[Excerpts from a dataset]
::::::::::

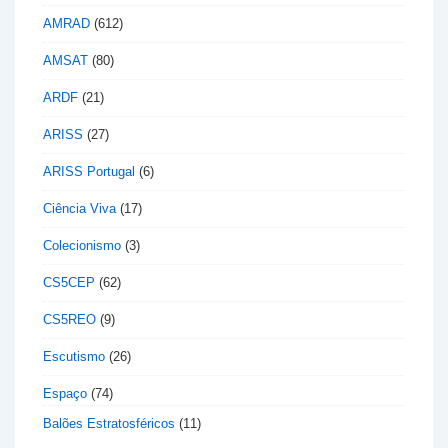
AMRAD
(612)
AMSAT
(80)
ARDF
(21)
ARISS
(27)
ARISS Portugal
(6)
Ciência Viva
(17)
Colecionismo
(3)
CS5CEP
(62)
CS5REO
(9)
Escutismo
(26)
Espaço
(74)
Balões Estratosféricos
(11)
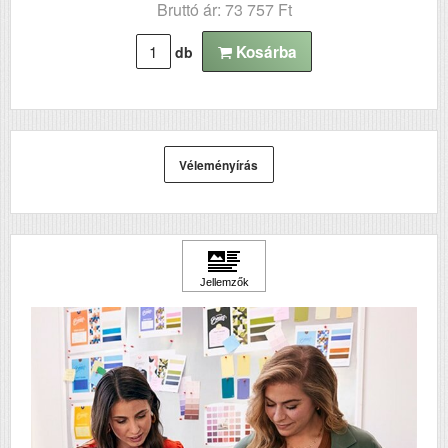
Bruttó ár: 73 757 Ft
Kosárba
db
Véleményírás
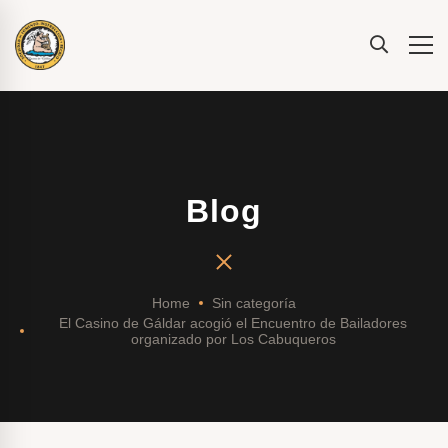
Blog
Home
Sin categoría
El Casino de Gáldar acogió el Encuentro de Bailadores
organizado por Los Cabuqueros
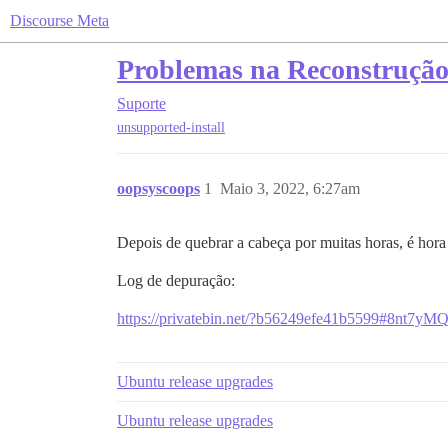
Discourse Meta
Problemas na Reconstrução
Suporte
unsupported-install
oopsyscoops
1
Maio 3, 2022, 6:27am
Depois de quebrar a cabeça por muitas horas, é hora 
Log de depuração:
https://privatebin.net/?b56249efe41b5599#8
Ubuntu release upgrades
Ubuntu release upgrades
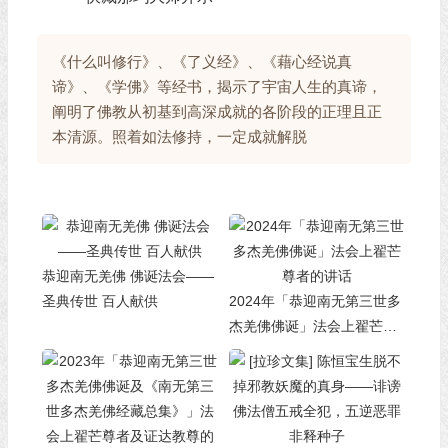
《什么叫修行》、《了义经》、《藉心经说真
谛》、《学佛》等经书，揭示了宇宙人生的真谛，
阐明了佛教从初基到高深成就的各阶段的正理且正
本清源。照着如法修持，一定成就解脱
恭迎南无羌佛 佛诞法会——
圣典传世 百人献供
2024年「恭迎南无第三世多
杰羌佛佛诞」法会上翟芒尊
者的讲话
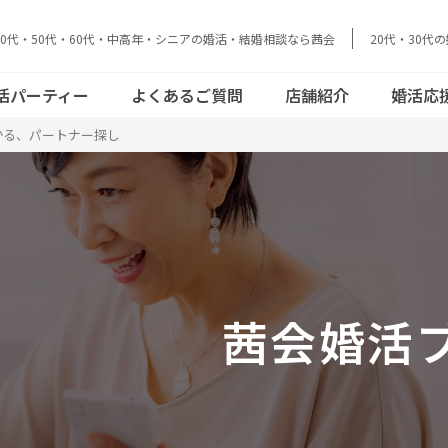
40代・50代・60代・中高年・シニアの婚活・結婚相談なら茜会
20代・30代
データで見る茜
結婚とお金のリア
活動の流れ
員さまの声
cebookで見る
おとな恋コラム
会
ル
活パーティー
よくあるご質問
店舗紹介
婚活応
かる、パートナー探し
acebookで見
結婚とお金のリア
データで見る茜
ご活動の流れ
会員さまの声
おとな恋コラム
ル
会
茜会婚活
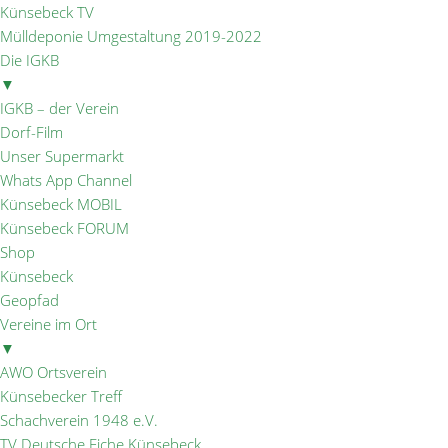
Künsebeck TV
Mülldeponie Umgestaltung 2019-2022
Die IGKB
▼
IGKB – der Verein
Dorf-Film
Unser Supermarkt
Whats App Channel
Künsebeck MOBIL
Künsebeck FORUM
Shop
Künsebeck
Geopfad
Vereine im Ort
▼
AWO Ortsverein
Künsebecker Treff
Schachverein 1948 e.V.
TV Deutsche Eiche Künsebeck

::::::::::

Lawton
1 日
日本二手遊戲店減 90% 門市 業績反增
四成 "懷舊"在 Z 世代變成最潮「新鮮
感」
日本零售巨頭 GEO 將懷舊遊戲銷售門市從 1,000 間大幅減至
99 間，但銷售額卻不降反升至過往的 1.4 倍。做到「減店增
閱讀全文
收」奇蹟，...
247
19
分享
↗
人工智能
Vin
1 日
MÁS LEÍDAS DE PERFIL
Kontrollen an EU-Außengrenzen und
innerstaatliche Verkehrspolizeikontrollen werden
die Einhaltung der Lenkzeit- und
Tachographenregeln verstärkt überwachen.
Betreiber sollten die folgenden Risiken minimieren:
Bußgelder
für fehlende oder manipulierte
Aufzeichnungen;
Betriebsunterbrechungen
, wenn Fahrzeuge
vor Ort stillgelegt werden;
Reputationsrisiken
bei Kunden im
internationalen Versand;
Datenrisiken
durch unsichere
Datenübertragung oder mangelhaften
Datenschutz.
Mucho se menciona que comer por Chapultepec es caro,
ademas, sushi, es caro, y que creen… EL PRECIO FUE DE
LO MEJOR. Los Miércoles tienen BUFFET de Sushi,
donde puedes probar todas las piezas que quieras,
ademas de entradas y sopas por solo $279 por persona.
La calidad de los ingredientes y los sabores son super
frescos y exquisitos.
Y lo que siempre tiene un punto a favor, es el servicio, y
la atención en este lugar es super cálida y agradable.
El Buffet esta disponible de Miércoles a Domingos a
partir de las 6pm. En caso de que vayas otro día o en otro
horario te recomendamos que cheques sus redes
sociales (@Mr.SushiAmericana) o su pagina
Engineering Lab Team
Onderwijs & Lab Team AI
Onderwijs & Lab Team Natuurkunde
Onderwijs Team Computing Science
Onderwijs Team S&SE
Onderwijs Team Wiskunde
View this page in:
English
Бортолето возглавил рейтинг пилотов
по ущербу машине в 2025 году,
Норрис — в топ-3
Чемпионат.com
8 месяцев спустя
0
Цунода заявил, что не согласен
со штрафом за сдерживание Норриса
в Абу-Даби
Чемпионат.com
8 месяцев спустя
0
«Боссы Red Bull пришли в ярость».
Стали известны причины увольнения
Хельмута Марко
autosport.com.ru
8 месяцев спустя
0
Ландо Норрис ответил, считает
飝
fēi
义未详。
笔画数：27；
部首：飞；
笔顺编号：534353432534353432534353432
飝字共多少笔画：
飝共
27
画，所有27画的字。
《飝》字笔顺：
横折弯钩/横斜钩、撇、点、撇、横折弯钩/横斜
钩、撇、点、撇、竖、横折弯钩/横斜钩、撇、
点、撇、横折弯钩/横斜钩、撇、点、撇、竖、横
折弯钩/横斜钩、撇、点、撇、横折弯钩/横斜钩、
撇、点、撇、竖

::::::::::

Task to carry out:
Copy every line of the data that carries the word "Team".

Exercise solution:
Engineering Lab Team
Onderwijs & Lab Team AI
Onderwijs & Lab Team Natuurkunde
Onderwijs Team Computing Science
Onderwijs Team S&SE
Onderwijs Team Wiskunde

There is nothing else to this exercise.